Haven’t posted in a while. Thought this might be the best place to ask. How do you find out if you have done a new route other than using guidebooks/ UKC? And if it is a new route how is best to log it? Talking about a possible new ice route in a quarry in the Peak District. But want to check if it has been done previously. Thanks in advance for any useful help.
Is the quarry already on UKC? If so, and the route isn't listed, just add it and list the first known ascent. If it's a line that's obviously been done before, maybe just caveat the record to state that it had almost certainly been climbed previously (to save face when some old codger kicks off about you trying to steal their route).
Thanks Paul, sound advice. Will add it and upload pictures shortly. Although in a new quarry that’s not on UKC.
I had a look at the place during the Beast From the East a few years ago. The headwall had half a dozen lines on it then, all complete except for the top tier (which was soft snow with a big cornice). I played around a bit on things on the 4th tier (you can walk in to it from the left) but decided doing a complete line was above my pay grade. Vaguely intended to come back with a rope and partner but haven't got round to it (despite living little over a mile away!). I asked around a bit but didn't come across anyone who knew about it. Well spotted.
You can joke and I know the event you are alluding to but I seem to recall Green Death at Millstone being climbed back in the 70's with enough ice to warrant axes and crampons.
Yes, Tom Proctor led it in 1979
What are you going to call it if it is first ascent Wandy?
Another shot takes a little later that week by the look, and one of Waterfall Swallet at around the same time.
Presume it's not Masson Lees? Ramon Marin has just done a couple of new routes there.
glad to see others have been on it since and added some other routes. Definitely more potential if we get another good cold snap.
hope your well Iain.
Ha nice one. It looked like a Canadian NF haha
There have been dozens of climbable lines here over the last few days. Probably all gone now or will be very soon. I wouldn't have thought there was any point in claiming new routes. Most have probably been done before. We noticed a few old rock pegs around. Anyway they will almost certainly never form in the same way again. If we ever get another beast just turn up and bash away!
Someone has added a comment to the logbook and included some details about climbing the route in 2010 including a link to a photo so unfortunately it looks like you weren't the first.
Assuming there would be no access issues i think you are right that it is better to let everyone enjoy it in the future when ever it next forms which I'm guessing is fairly sporadically.
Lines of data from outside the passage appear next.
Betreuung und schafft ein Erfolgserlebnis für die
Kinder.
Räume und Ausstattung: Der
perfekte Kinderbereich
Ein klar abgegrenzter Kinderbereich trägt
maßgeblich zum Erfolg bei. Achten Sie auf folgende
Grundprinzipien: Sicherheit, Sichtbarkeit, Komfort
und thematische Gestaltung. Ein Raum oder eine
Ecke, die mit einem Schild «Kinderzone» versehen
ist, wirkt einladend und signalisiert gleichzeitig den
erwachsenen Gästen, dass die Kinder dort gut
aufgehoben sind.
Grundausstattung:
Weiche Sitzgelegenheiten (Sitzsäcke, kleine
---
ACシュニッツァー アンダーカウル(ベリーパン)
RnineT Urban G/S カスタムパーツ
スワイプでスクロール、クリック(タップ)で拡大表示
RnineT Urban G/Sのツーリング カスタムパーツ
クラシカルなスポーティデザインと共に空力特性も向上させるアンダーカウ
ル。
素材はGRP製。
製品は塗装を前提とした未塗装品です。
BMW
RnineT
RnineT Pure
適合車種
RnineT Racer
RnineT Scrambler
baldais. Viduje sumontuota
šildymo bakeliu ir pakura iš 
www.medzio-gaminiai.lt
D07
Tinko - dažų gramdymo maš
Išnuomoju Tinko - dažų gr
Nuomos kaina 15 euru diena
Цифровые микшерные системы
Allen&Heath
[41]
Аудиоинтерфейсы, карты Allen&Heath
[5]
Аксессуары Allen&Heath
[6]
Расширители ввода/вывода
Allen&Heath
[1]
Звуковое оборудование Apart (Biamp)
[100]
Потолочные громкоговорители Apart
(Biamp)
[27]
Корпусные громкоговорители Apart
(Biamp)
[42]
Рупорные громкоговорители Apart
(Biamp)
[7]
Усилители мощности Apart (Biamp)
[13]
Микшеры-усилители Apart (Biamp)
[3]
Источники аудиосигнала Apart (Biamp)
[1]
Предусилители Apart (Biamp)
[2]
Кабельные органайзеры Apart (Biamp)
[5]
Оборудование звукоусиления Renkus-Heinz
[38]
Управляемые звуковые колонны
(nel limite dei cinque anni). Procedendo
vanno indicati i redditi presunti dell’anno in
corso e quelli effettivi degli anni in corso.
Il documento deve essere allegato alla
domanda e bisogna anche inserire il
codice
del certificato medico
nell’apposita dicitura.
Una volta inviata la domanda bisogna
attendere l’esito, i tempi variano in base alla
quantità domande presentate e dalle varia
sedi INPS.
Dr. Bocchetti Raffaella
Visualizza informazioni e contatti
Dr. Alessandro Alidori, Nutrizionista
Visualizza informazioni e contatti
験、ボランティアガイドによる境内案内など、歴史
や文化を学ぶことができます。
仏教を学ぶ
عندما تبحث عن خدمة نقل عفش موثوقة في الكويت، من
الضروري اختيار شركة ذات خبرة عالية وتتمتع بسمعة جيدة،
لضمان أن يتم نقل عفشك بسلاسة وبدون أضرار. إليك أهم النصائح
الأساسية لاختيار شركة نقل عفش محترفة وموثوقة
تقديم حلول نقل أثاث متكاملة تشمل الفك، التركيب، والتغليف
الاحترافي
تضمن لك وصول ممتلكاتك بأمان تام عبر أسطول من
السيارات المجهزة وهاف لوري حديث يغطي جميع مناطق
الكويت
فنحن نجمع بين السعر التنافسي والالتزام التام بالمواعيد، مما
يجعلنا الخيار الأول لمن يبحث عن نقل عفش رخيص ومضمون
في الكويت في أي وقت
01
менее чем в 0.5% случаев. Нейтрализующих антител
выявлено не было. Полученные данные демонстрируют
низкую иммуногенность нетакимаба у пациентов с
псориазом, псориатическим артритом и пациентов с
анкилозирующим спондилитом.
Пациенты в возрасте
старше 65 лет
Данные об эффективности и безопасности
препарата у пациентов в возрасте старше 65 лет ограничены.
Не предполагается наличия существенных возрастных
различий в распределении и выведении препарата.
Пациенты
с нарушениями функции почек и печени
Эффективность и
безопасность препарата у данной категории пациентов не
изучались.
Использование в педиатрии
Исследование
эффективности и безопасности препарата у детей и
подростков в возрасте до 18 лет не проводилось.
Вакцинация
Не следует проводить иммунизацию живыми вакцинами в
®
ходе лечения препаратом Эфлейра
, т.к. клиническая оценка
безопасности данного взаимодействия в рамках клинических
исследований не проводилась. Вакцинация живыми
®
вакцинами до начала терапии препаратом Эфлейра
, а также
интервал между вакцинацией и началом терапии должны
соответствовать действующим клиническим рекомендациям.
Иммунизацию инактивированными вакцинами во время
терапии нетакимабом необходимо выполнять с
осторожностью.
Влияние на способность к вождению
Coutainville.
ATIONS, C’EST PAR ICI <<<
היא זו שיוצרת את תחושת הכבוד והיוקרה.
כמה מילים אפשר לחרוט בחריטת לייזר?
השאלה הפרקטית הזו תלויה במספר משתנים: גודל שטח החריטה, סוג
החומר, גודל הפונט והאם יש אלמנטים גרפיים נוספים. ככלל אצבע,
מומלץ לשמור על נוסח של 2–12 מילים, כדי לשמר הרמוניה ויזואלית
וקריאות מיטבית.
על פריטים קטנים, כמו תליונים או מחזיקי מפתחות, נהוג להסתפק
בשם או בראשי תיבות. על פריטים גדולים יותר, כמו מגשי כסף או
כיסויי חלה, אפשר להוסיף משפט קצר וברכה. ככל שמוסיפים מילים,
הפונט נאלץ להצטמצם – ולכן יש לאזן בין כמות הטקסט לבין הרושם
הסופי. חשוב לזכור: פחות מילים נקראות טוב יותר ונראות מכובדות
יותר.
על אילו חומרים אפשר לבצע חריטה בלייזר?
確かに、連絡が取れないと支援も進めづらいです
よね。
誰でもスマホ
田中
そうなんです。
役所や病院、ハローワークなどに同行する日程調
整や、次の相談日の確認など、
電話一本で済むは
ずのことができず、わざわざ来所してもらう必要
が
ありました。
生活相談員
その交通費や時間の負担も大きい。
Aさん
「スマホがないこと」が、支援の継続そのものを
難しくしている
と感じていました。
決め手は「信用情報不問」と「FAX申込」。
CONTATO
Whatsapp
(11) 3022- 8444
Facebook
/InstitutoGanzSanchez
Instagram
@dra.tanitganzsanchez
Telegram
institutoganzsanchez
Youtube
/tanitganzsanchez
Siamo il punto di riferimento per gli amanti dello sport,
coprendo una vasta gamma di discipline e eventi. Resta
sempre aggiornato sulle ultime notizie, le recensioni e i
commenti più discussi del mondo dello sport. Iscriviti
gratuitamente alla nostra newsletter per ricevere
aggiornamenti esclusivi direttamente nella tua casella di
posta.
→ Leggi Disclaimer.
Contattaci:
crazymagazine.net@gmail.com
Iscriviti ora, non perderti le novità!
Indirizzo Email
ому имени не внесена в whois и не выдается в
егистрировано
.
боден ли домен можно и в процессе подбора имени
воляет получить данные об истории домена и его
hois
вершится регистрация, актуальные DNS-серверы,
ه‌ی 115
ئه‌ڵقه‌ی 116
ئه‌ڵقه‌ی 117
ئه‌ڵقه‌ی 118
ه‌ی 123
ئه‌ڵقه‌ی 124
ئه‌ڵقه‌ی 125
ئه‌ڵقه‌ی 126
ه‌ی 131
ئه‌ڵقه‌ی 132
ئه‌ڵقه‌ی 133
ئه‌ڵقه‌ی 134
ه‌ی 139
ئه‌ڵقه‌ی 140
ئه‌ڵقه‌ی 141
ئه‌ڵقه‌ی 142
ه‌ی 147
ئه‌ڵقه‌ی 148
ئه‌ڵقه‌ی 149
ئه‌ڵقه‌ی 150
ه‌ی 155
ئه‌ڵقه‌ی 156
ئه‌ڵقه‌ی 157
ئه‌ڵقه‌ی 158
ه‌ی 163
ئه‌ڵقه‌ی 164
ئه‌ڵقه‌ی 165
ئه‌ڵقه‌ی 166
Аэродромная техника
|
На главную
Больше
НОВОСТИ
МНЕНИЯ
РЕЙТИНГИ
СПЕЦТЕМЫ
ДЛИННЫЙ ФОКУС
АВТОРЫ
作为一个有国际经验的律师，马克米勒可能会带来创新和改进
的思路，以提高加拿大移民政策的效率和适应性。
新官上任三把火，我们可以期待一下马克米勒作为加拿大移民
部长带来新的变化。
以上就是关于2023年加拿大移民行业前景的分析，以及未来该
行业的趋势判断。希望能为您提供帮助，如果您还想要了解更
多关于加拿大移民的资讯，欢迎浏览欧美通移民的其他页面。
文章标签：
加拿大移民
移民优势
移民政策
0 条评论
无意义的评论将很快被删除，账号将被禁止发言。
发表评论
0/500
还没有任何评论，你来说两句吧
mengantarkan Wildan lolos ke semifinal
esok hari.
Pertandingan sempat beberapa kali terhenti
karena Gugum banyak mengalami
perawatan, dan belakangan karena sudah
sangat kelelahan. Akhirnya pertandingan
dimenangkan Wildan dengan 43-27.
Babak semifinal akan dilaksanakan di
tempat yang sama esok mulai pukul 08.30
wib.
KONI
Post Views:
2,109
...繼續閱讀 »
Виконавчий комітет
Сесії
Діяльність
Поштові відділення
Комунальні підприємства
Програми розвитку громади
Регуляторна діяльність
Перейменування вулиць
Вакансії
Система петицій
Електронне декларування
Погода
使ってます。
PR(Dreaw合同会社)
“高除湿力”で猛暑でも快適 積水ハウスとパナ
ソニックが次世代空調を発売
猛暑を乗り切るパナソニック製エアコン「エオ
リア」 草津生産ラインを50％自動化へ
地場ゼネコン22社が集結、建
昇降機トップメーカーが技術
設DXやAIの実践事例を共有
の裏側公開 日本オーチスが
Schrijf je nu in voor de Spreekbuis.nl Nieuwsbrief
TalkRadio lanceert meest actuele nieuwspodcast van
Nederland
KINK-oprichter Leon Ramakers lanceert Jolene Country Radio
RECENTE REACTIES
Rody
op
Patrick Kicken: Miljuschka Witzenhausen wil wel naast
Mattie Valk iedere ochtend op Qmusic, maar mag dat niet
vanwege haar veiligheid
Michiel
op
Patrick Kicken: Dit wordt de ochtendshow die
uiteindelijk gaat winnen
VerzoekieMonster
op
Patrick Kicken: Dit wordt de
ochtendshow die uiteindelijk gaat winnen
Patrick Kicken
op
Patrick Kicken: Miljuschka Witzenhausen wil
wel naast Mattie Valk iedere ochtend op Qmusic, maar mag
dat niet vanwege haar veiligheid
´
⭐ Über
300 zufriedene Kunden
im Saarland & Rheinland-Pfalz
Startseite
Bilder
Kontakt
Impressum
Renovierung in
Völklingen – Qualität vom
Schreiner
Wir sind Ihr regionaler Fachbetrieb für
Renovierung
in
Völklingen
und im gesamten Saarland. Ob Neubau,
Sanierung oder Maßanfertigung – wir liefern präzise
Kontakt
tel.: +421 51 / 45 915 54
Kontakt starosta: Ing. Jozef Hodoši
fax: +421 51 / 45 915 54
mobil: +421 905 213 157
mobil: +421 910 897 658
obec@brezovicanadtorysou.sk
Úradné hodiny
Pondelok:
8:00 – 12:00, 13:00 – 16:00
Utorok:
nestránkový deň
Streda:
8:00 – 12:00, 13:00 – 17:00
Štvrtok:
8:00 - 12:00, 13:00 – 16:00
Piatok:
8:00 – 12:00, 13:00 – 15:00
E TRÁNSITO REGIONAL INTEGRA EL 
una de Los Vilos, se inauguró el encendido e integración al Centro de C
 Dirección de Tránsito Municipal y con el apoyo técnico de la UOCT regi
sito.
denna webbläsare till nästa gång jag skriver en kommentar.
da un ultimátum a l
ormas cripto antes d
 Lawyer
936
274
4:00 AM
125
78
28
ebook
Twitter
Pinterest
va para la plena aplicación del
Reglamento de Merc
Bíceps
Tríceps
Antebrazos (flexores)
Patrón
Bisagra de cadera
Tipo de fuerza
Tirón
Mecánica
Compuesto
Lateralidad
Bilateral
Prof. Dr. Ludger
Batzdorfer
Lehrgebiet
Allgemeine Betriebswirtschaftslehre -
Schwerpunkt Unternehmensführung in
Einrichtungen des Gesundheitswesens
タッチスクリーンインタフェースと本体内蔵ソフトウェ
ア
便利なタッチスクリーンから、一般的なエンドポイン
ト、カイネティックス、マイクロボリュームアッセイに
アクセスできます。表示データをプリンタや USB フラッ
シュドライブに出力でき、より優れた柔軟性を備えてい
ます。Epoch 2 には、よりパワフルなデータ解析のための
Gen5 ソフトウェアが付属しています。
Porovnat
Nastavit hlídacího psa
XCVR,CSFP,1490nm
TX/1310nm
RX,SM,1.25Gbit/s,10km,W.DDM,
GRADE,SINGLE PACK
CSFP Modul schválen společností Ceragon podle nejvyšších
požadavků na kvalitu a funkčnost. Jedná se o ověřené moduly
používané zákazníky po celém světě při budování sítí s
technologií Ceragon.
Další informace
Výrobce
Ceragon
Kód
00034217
ps sorry but i think his play on words of the Staden quarry classic is a better name
I agree with andy wa regarding secret crags. However regarding access please consider this, copied from UKcaving: (The DCA is the Derbyshire Caving Association)
ELDON HILL QUARRY
DCA’s website now has details of the latest developments in the access situation. Chatsworth own the Quarry and don’t want the site widely publicised at this stage, and their tenant farmer has concerns of his own regarding visitors. Natural England also have an interest as the Quarry is part of the Castleton SSSI. However, an accommodation has now been reached and anyone interested should refer to thedca.org.uk/
At the very least the Chatsworth Estate require visitors to have public liability insurance.
The quarry is in a quite dangerous state and I don't think the owners would be very happy about climbing. Probably best to keep a low profile.
Anyway lets hope for suitable cold conditions to occur again. The climbs are really quite good.
Good info. On reading my reply again it reads like I'm assuming there is, or would be no access problems when clearly like many former quarries access is sensitive and is the complete opposite of my thoughts. Usually private land no access signs are a bit of a giveaway in most of these quarries in the peak and as you say keeping a low profile is advisable. I don't think this one is going to have much appeal if any outside of rare particularly cold snaps.